Selective tuberculosis vaccination in Britain, 1960s-2000s: A cas e of epistemic injustice in vaccine policy?

Selective tuberculosis vaccination in Britain, 1960s-2000s: Epistemic injustice in vaccine policy?

Case study lead: Michael Bresalier (Swansea University)

Led by Dr. Michael Bresalier (Swansea) this case study develops and tests epistemic injustice as a framework for analysing the development, implementation and uptake of selective tuberculosis (BCG) vaccination policies and programmes for Asian infants born in Britain between 1965 and 2005. It uses this framework as a method of historical analysis to examine the epistemic determinants and ethics of selective vaccination. The case study consists of document analyses of archival, governmental and published papers of advisory bodies, health departments, local authorities, researchers and health professionals involved in selective vaccination policy-making and programming in Britain, along with published surveys of the knowledge, attitudes and experiences of families and communities for whom selective programmes have been developed. Research for the case study has identified two problematic areas in selective vaccination policies, which are the focus of research papers being developed. The first is related to uncertainties about the efficacy of BCG vaccine in protecting Asian newborns against tuberculosis, an issue that remained unresolved until the early 1990s. The second is related to uncertainties in criteria used to identify at-risk newborn for purposes of BCG vaccination, a problem that persists to this day in selective programmes. Analysis of both problems helps to understand historical and often unexplored assumptions and biases that have impacted the implementation, uptake, perceptions and experiences of selective BCG vaccination among those delievering programmes and in immigrant and ethnic minority communities that are targeted by them.

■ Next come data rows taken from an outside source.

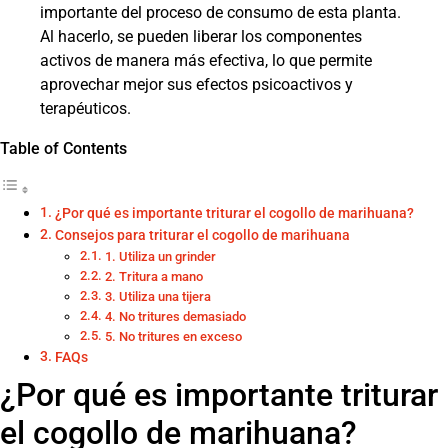
importante del proceso de consumo de esta planta.
Al hacerlo, se pueden liberar los componentes
activos de manera más efectiva, lo que permite
aprovechar mejor sus efectos psicoactivos y
terapéuticos.
Table of Contents
¿Por qué es importante triturar el cogollo de marihuana?
Consejos para triturar el cogollo de marihuana
1. Utiliza un grinder
2. Tritura a mano
3. Utiliza una tijera
4. No tritures demasiado
5. No tritures en exceso
FAQs
¿Por qué es importante triturar
el cogollo de marihuana?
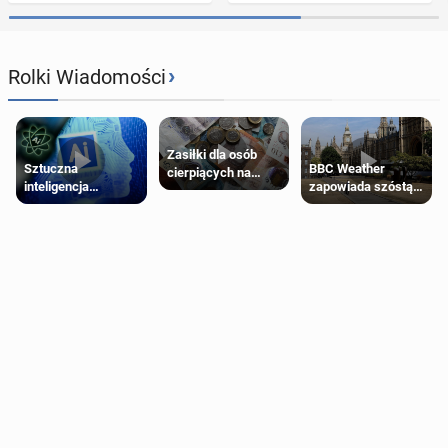
›
Rolki Wiadomości
Zasiłki dla osób
Sztuczna
BBC Weather
cierpiących na
inteligencja
zapowiada szóstą
schorzenia
próbowała oszukać
falę upałów w
psychiczne
człowieka
Londynie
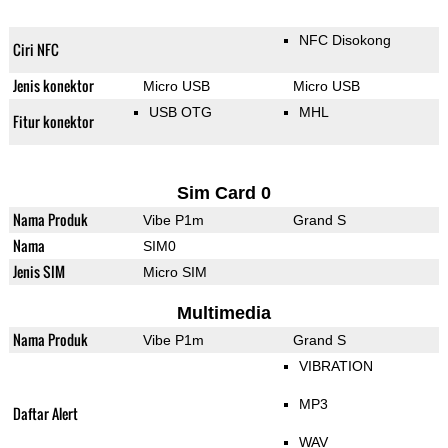
NFC Disokong
Ciri NFC
Jenis konektor
Micro USB
Micro USB
USB OTG
MHL
Fitur konektor
Sim Card 0
Nama Produk
Vibe P1m
Grand S
Nama
SIM0
Jenis SIM
Micro SIM
Multimedia
Nama Produk
Vibe P1m
Grand S
VIBRATION
MP3
Daftar Alert
WAV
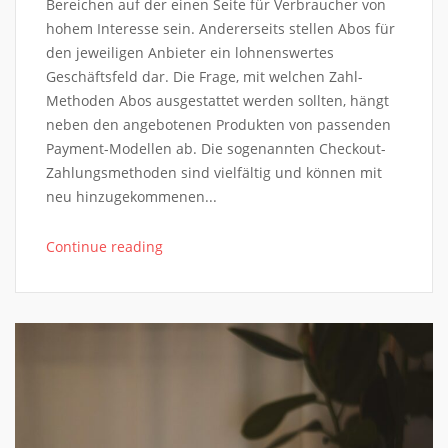
Bereichen auf der einen Seite für Verbraucher von
hohem Interesse sein. Andererseits stellen Abos für
den jeweiligen Anbieter ein lohnenswertes
Geschäftsfeld dar. Die Frage, mit welchen Zahl-
Methoden Abos ausgestattet werden sollten, hängt
neben den angebotenen Produkten von passenden
Payment-Modellen ab. Die sogenannten Checkout-
Zahlungsmethoden sind vielfältig und können mit
neu hinzugekommenen...
Continue reading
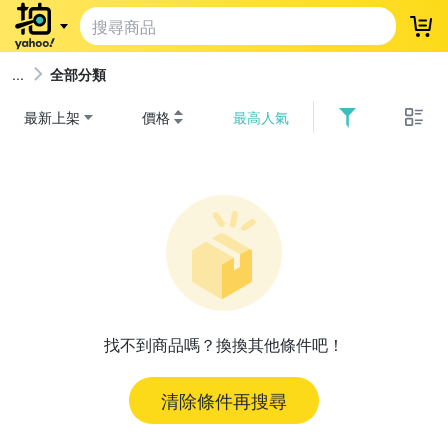
登
全部分類
最新上架
價格
最高人氣
找不到商品嗎？換換其他條件吧！
清除條件再搜尋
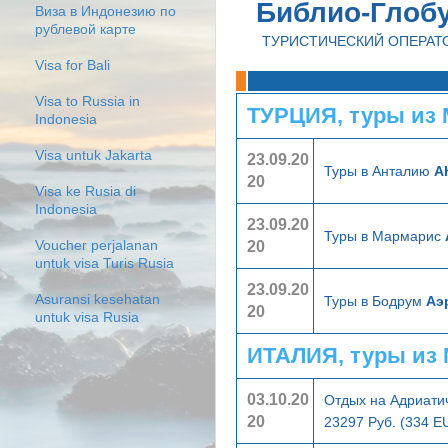
Библио-Глоб
Виза в Индонезию по
рублевой карте
ТУРИСТИЧЕСКИЙ ОПЕРАТ
Visa for Bali
Visa to Russia in
ТУРЦИЯ, туры из
Indonesia
Visa untuk Jakarta
23.09.20
Туры в Анталию
А
20
Visa ke Rusia di
Indonesia
23.09.20
Туры в Мармарис
20
Voucher perjalanan
untuk visa Turis Rusia
23.09.20
Asuransi kesehatan
Туры в Бодрум
Аэ
20
untuk visa Rusia
ИТАЛИЯ, туры из
03.10.20
Отдых на Адриати
20
23297 Руб. (334 E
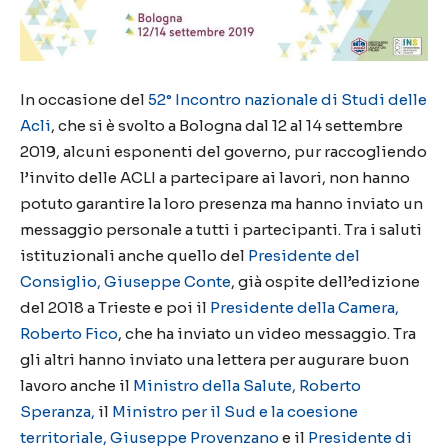
In occasione del
52° Incontro nazionale di Studi delle
Acli
, che si è svolto a Bologna dal 12 al 14 settembre
2019, alcuni esponenti del governo, pur raccogliendo
l’invito delle ACLI a partecipare ai lavori, non hanno
potuto garantire la loro presenza ma hanno inviato un
messaggio personale a tutti i partecipanti. Tra i saluti
istituzionali anche quello del
Presidente del
Consiglio, Giuseppe Conte
, già ospite dell’edizione
del 2018 a Trieste e poi il
Presidente della Camera,
Roberto Fico
, che ha inviato un video messaggio. Tra
gli altri hanno inviato una lettera per augurare buon
lavoro anche il
Ministro della Salute, Roberto
Speranza,
il
Ministro per il Sud e la coesione
territoriale, Giuseppe Provenzano
e il
Presidente di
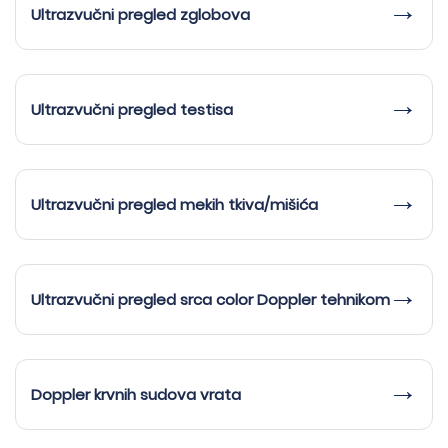
Ultrazvučni pregled zglobova
Ultrazvučni pregled testisa
Ultrazvučni pregled mekih tkiva/mišića
→
Ultrazvučni pregled srca color Doppler tehnikom
Doppler krvnih sudova vrata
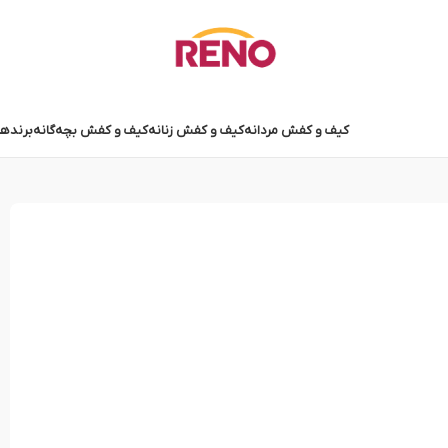
کیف و کفش مردانه
کیف و کفش زنانه
کیف و کفش بچه‌گانه
برندها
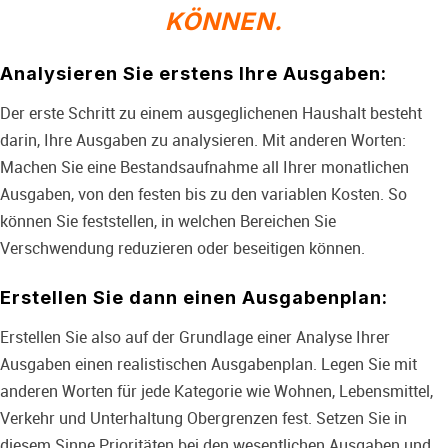
KÖNNEN.
Analysieren Sie erstens Ihre Ausgaben:
Der erste Schritt zu einem ausgeglichenen Haushalt besteht
darin, Ihre Ausgaben zu analysieren. Mit anderen Worten:
Machen Sie eine Bestandsaufnahme all Ihrer monatlichen
Ausgaben, von den festen bis zu den variablen Kosten. So
können Sie feststellen, in welchen Bereichen Sie
Verschwendung reduzieren oder beseitigen können.
Erstellen Sie dann einen Ausgabenplan:
Erstellen Sie also auf der Grundlage einer Analyse Ihrer
Ausgaben einen realistischen Ausgabenplan. Legen Sie mit
anderen Worten für jede Kategorie wie Wohnen, Lebensmittel,
Verkehr und Unterhaltung Obergrenzen fest. Setzen Sie in
diesem Sinne Prioritäten bei den wesentlichen Ausgaben und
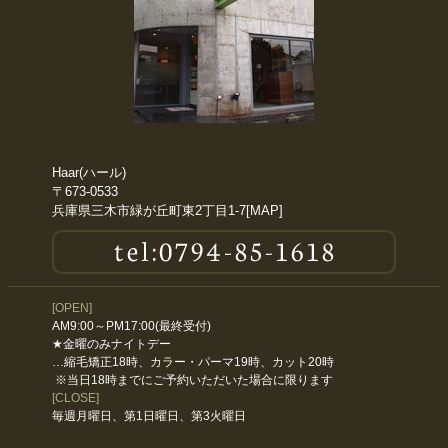
Haar(ハール)
〒673-0533
兵庫県三木市緑が丘町東2丁目1-7[
MAP
]
[OPEN]
AM9:00～PM17:00(最終受付)
★金曜のみナイトデー
…縮毛矯正18時、カラー・パーマ19時、カット20時
※当日18時までにご予約いただいた場合に限ります
[CLOSE]
毎週月曜日、第1日曜日、第3火曜日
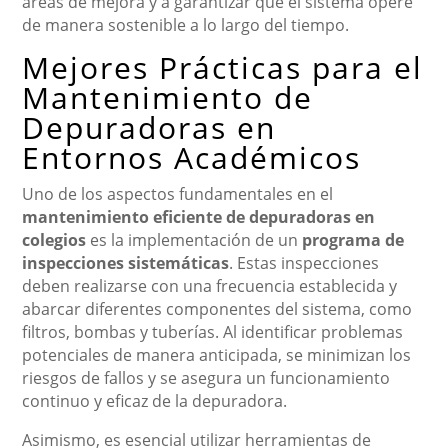
áreas de mejora y a garantizar que el sistema opere
de manera sostenible a lo largo del tiempo.
Mejores Prácticas para el
Mantenimiento de
Depuradoras en
Entornos Académicos
Uno de los aspectos fundamentales en el
mantenimiento eficiente de depuradoras en
colegios
es la implementación de un
programa de
inspecciones sistemáticas
. Estas inspecciones
deben realizarse con una frecuencia establecida y
abarcar diferentes componentes del sistema, como
filtros, bombas y tuberías. Al identificar problemas
potenciales de manera anticipada, se minimizan los
riesgos de fallos y se asegura un funcionamiento
continuo y eficaz de la depuradora.
Asimismo, es esencial utilizar herramientas de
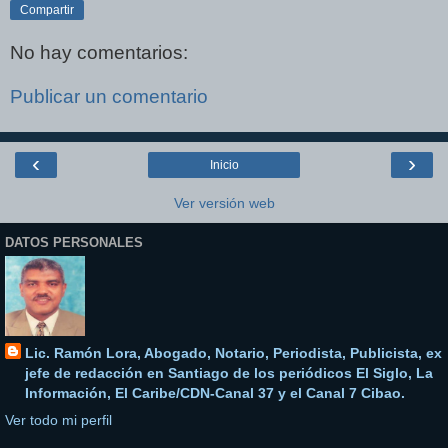
Compartir
No hay comentarios:
Publicar un comentario
‹
›
Inicio
Ver versión web
DATOS PERSONALES
Lic. Ramón Lora, Abogado, Notario, Periodista, Publicista, ex
jefe de redacción en Santiago de los periódicos El Siglo, La
Información, El Caribe/CDN-Canal 37 y el Canal 7 Cibao.
Ver todo mi perfil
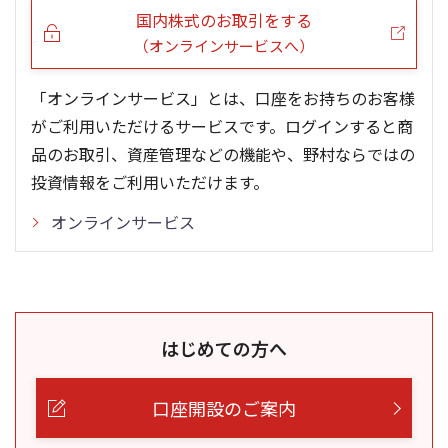
国内株式のお取引をする
（オンラインサービスへ）
「オンラインサービス」とは、口座をお持ちのお客様
がご利用いただけるサービスです。ログインすると商
品のお取引、資産管理などの機能や、野村ならではの
投資情報をご利用いただけます。
オンラインサービス
はじめての方へ
口座開設のご案内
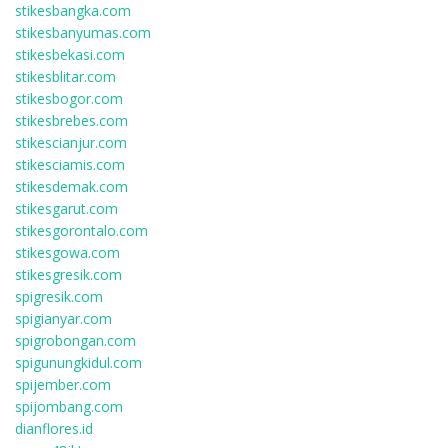
stikesbangka.com
stikesbanyumas.com
stikesbekasi.com
stikesblitar.com
stikesbogor.com
stikesbrebes.com
stikescianjur.com
stikesciamis.com
stikesdemak.com
stikesgarut.com
stikesgorontalo.com
stikesgowa.com
stikesgresik.com
spigresik.com
spigianyar.com
spigrobongan.com
spigunungkidul.com
spijember.com
spijombang.com
dianflores.id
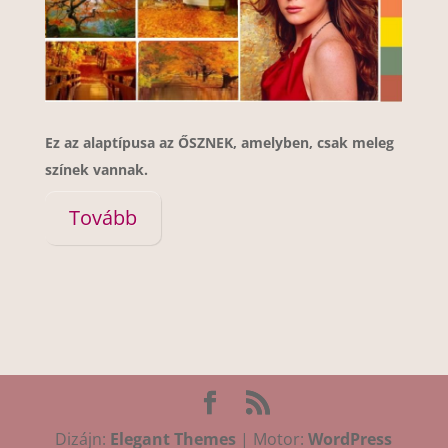
Ez az alaptípusa az ŐSZNEK, amelyben, csak meleg
színek vannak.
Tovább
Dizájn:
Elegant Themes
| Motor:
WordPress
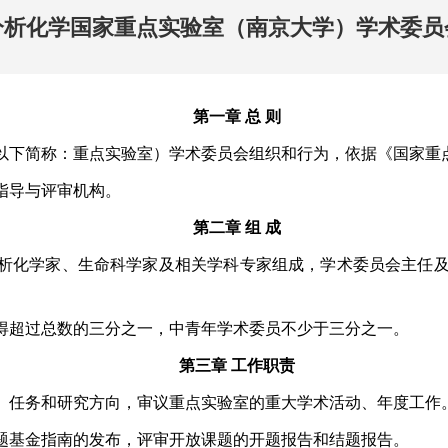
分析化学国家重点实验室（南京大学）学术委员
第一章 总 则
以下简称：重点实验室）学术委员会组织和行为，依据《国家重
指导与评审机构。
第二章 组 成
分析化学家、生命科学家及相关学科专家组成，学术委员会主任
得超过总数的三分之一，中青年学术委员不少于三分之一。
第三章 工作职责
、任务和研究方向，审议重点实验室的重大学术活动、年度工作
题基金指南的发布，评审开放课题的开题报告和结题报告。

More generally, the case study is also used to explore epistemic and ethical issues that are, in important ways, inherent to selective vaccination and not necessarily encountered in mass vaccination policies that target entire populations (as with Covid-19) or universal vaccination that targets entire age-groups (as with childhood immunization). As the case study shows, selective vaccination is underpinned by decisions about the inclusion and exclusion criteria used to determine who will and will not be vaccinated. Determining which groups should and should not be targeted is an epistemic problem with potential ethical and political consequences. A crucial issue for policy making is determining the potential benefits and harms for those being targeted and for the wider community. This is especially the case when risk criteria used in selective vaccination policies are primarily based on social or cultural markers such as sexuality, gender, ethnicity or race. Such markers do not readily correlate with embodied individuals or groups and run the risk of producing or reproducing prejudices, stigmatization, or discrimination that unintentionally and negatively impact the people they intend to protect. The case study provides valuable lessons on the changing rationales, challenges and consequences of selective policies and the potential epistemic harms that have arisen with their conceptualisation and implementation. In turn, findings from the case study may also contribute to understanding the broader issue of vaccine hesitancy in immigrant and ethnic minority communities in Britain.

Research materials:

The case study is predominantly based on the analysis of archival, governmental and published documents. Interviews with researchers, policy-makers and health-care professionals involved in selective BCG vaccination are planned to supplement document analysis in the next phase of research (2026-2029). Below is an indicative list of some of the documents collected and analysed. The method of analysis is detailed in the section below.

Archives

The National Archives (TNA):

· Joint Committee on Vaccination and Immunisation and BCG (Tuberculosis) Subcommittee (TNA JA 628). Collection includes correspondence, meeting reports, drafts of recommendations and guidance on BCG vaccination, that have been crucial to reconstructing and analysing the development of selective BCG vaccination policies and programmes, along with identifying key figures and studies involved in decision-making processes.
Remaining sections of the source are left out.